Ammonia and oxygen react to form nitrogen and water.
4NH3(g)+3 O2(g)-2N2(g)+6H2O(g)
a.How many grams of O2 are needed to react with 8.00 mol NH3?
8.00 mol NH3 x42.094/4 mol NH3 x32.00 O2/1 mol O2=269gO2
Ammonia and oxygen react to form nitrogen and water.
4NH3(g)+3 O2(g)-2N2(g)+6H2O(g)
a.How many grams of O2 are needed to react with 8.00 mol NH3?

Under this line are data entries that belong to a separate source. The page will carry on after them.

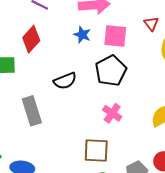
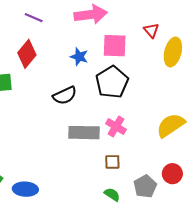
blue star: (82, 35) -> (79, 57), moved
gray rectangle: (32, 111) -> (84, 133), moved, turned -68
brown square: (96, 150) -> (112, 162), moved, size x0.6

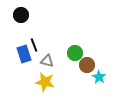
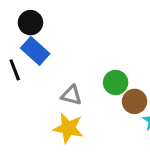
black line: (34, 45) -> (15, 70), moved
blue rectangle: (24, 54) -> (35, 51), moved, turned -30

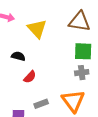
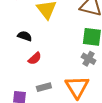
gray cross: (82, 73) -> (89, 59), turned 32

8.00 mol NH3 x42.094/4 mol NH3 x32.00 O2/1 mol O2=269gO2
To determine how many grams of O2 are needed to react with 8.00 mol NH3, you can use the stoichiometry of the balanced equation.

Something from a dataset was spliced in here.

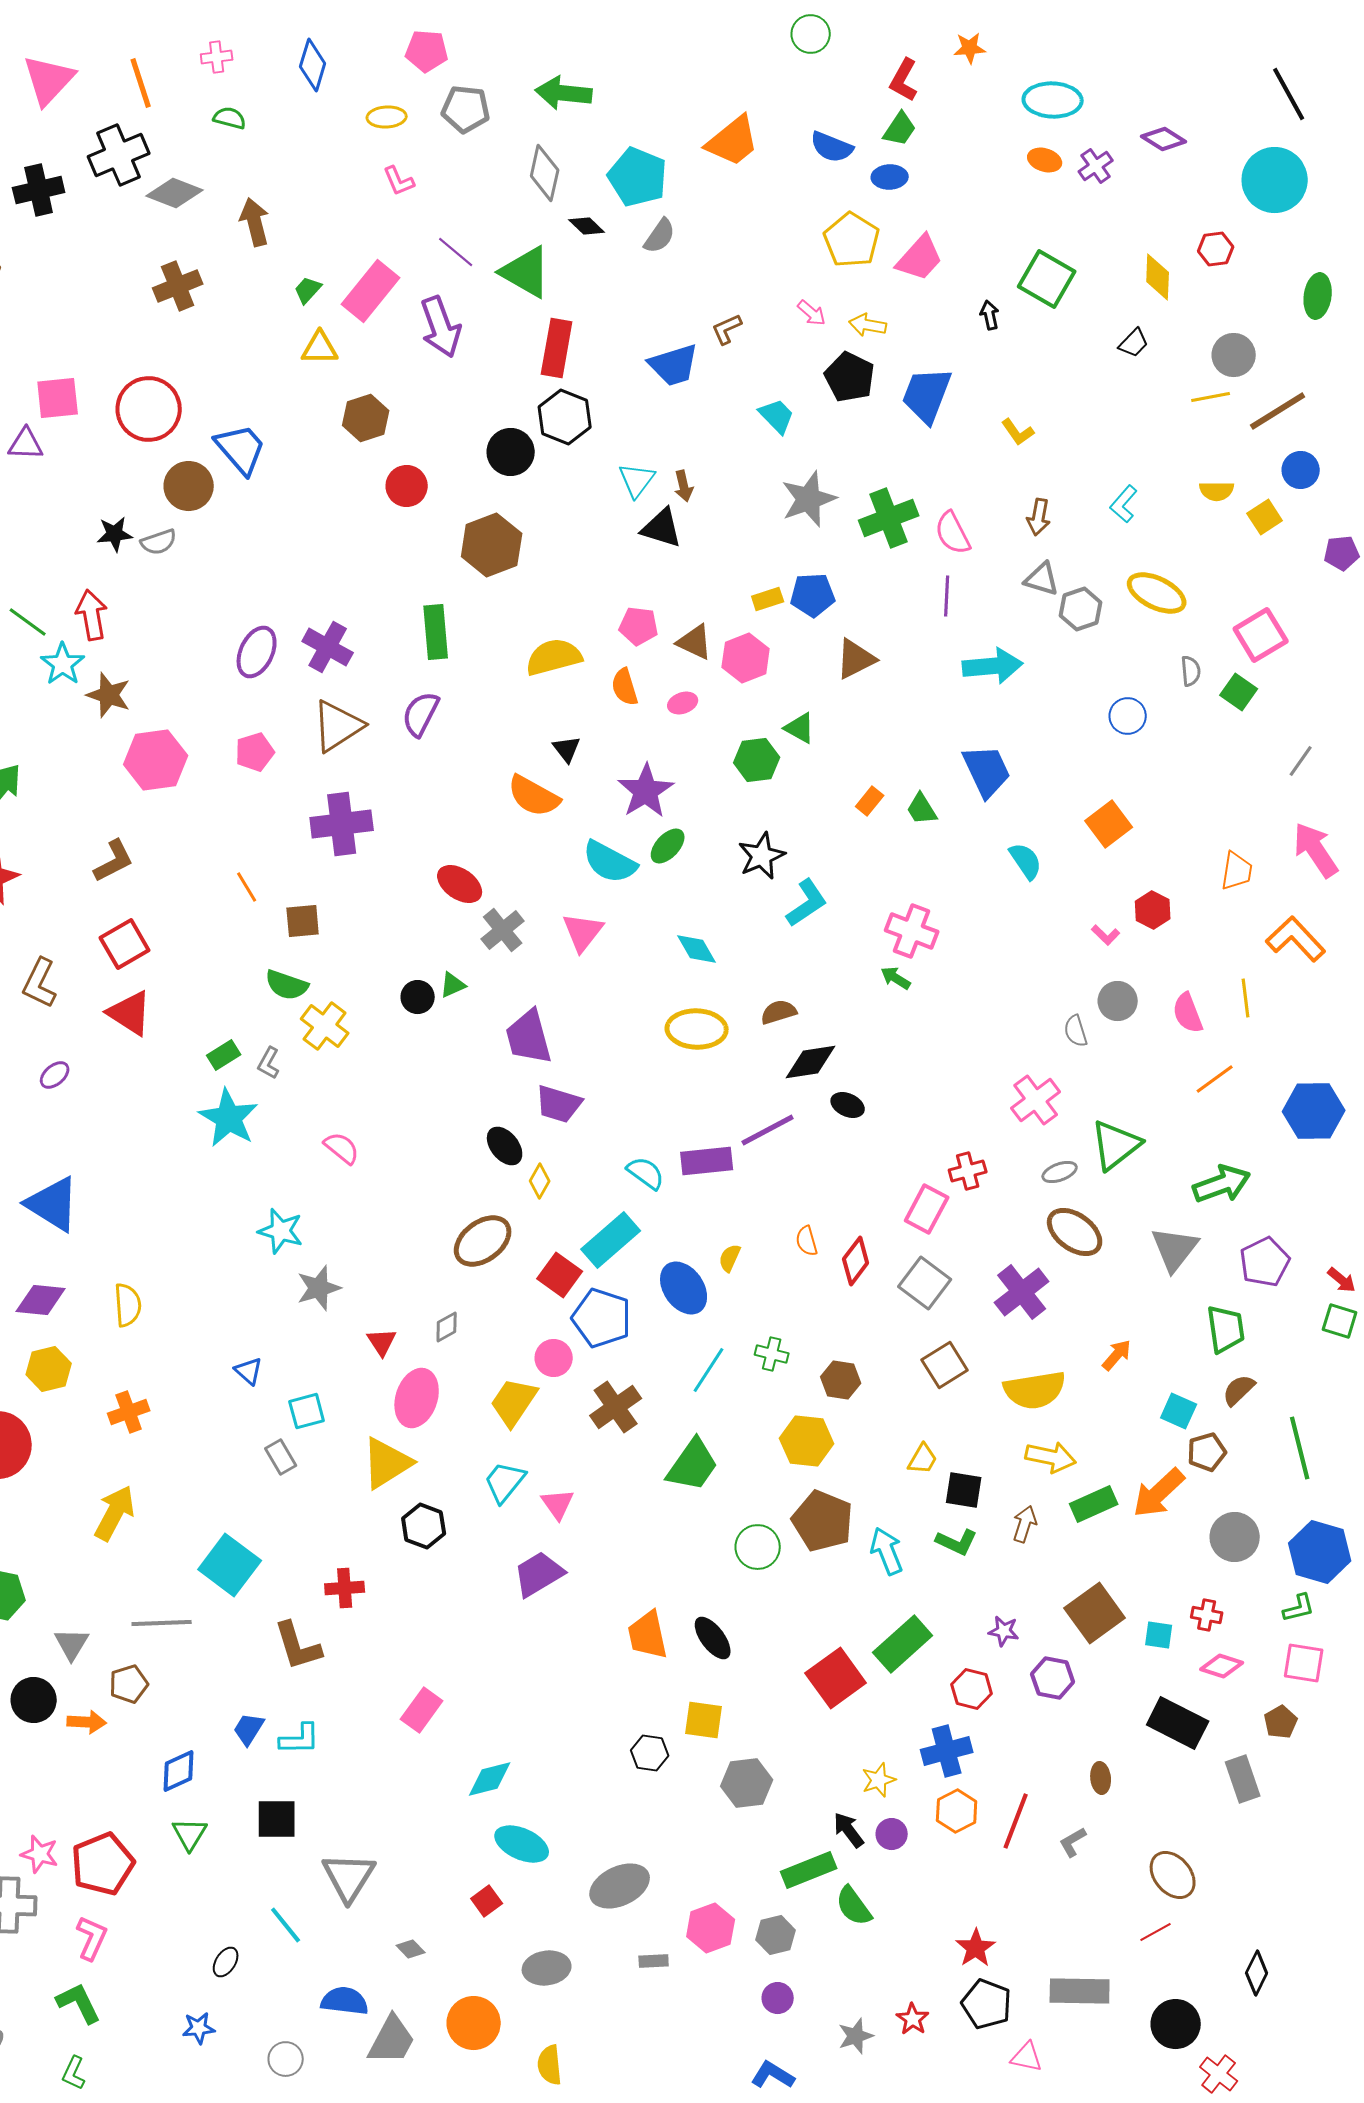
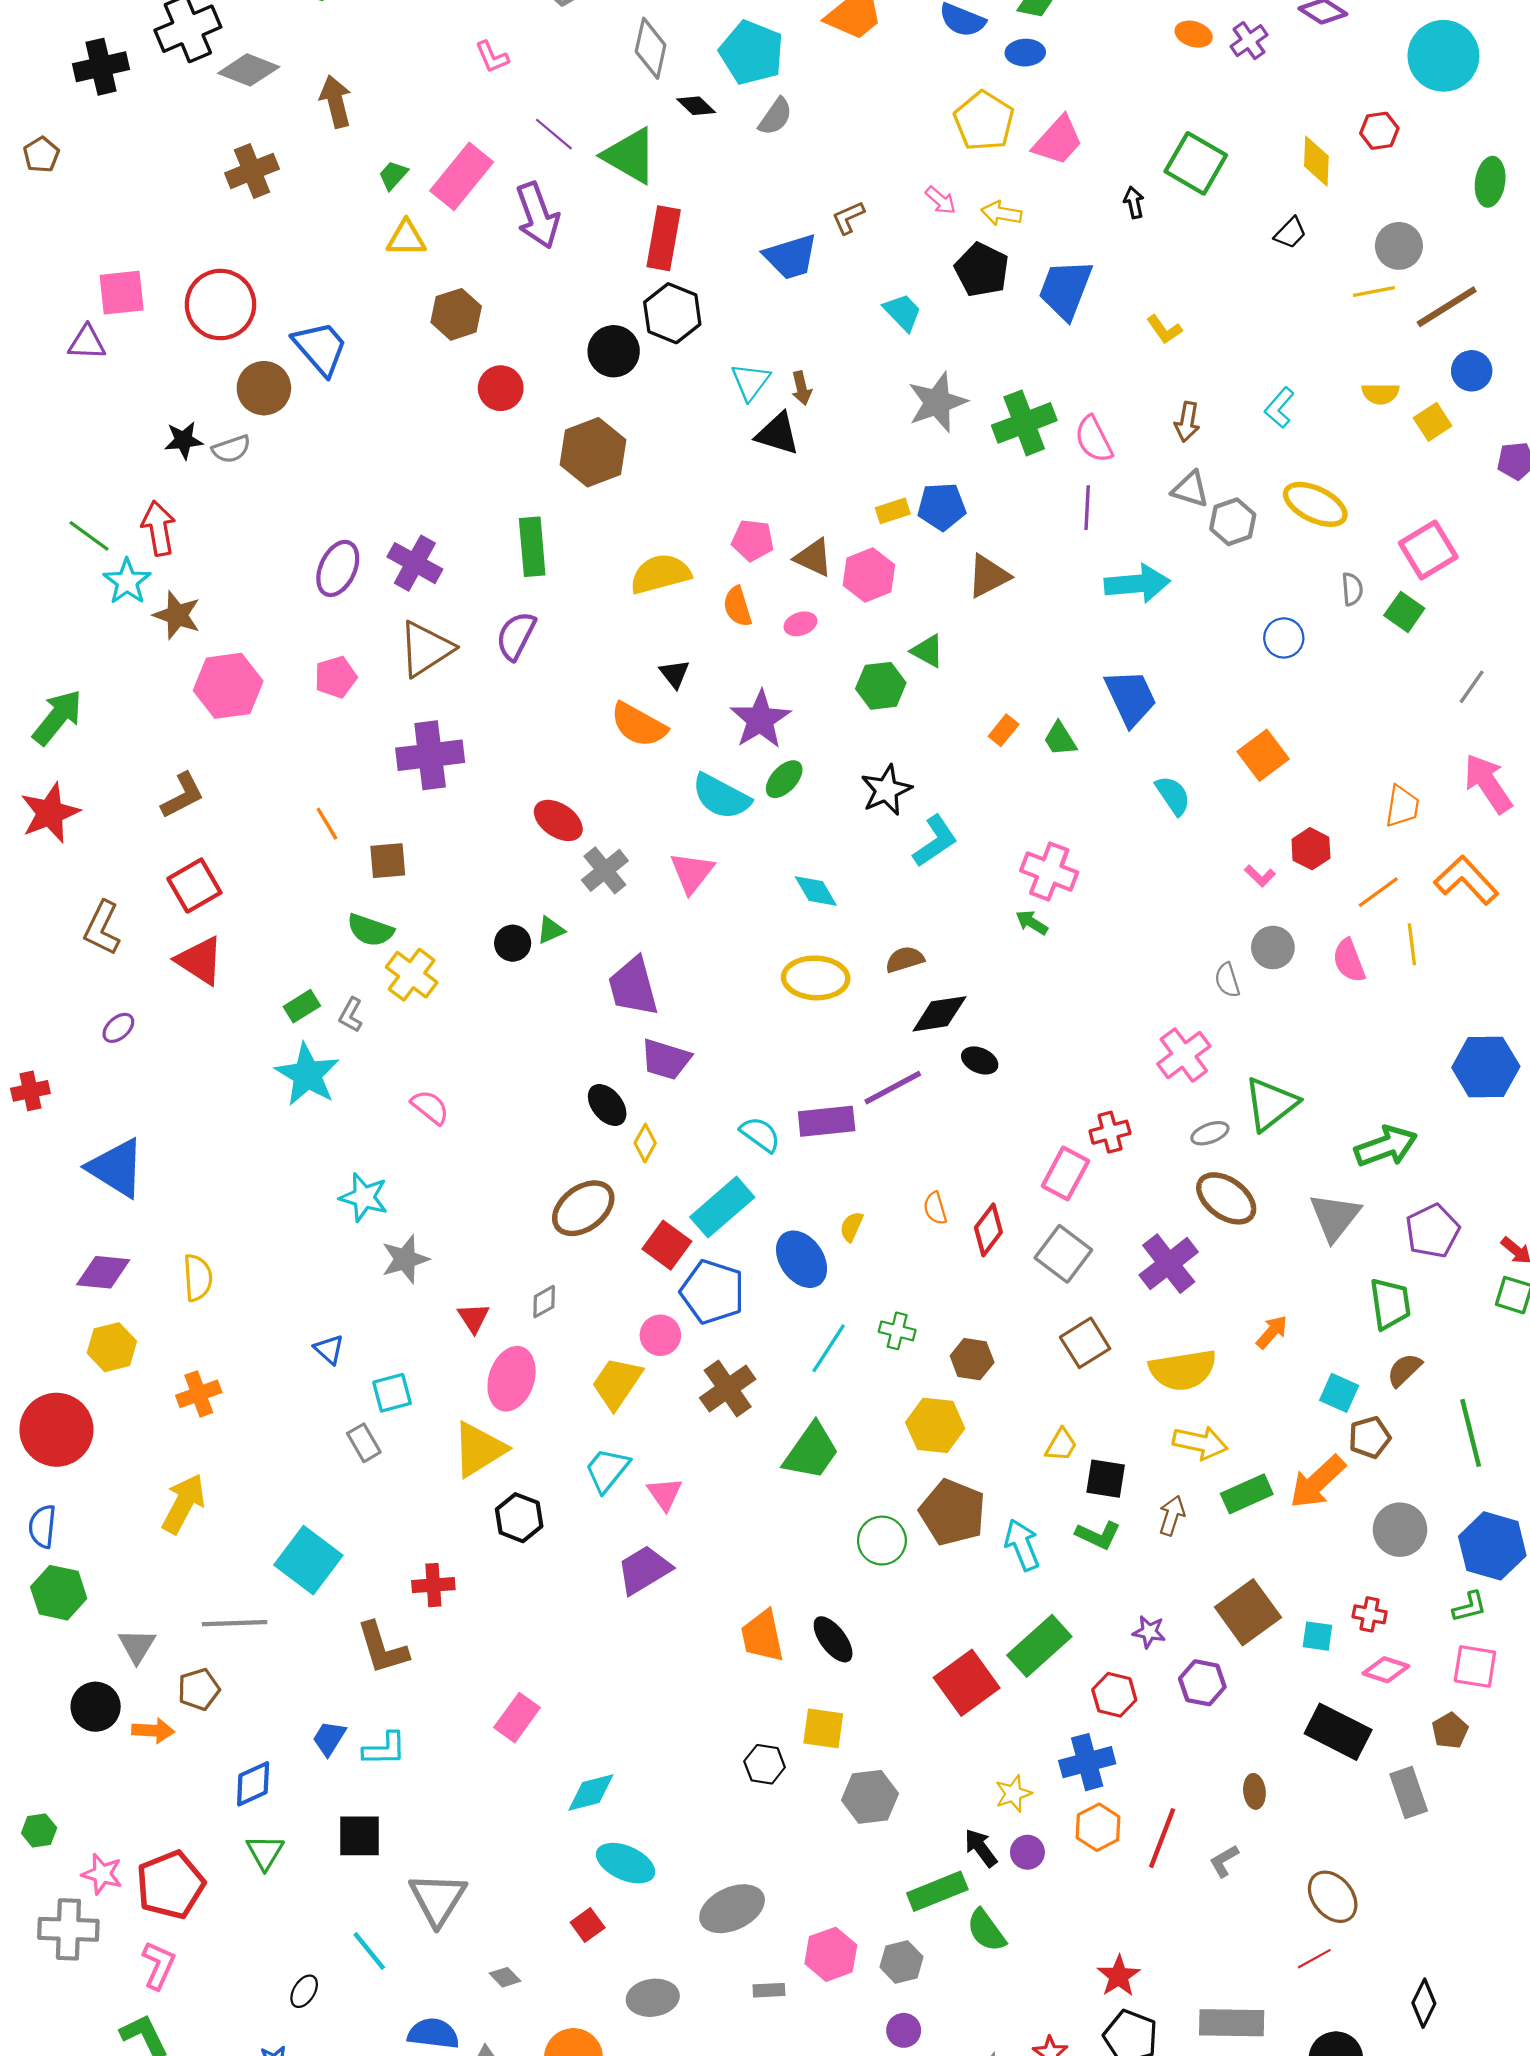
orange line: (1215, 1079) -> (1378, 892), moved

From the balanced equation: 4 NH3(g) + 3 O2(g) -> 2 N2(g) + 6 H2O(g)
We can see that the molar ratio between NH3 and O2 is 4:3. Therefore, for every 4 moles of NH3, we need 3 moles of O2.
First, convert the given 8.00 mol NH3 to moles of O2:
8.00 mol NH3 x (3 mol O2 / 4 mol NH3) = 6.00 mol O2
Now, we need to convert the moles of O2 to grams. The molar mass of O2 is 32.00 g/mol.
6.00 mol O2 x 32.00 g O2 / 1 mol O2 = 192 g O2
So, 8.00 mol NH3 reacts with 192 grams of O2.
To calculate the grams of O2 needed to react with 8.00 mol of NH3, we can use the given balanced equation and stoichiometry.
First, we need to find the molar ratio between NH3 and O2. According to the equation, 4 moles of NH3 react with 3 moles of O2.
So, 4 mol NH3 : 3 mol O2.
Next, we can set up a conversion factor to convert from moles of NH3 to moles of O2:
8.00 mol NH3 x (3 mol O2 / 4 mol NH3) = 6.00 mol O2.
Now, we can convert the moles of O2 to grams using the molar mass of O2:
6.00 mol O2 x (32.00 g O2 / 1 mol O2) = 192 g O2.
Therefore, 8.00 mol of NH3 requires 192 grams of O2 to react.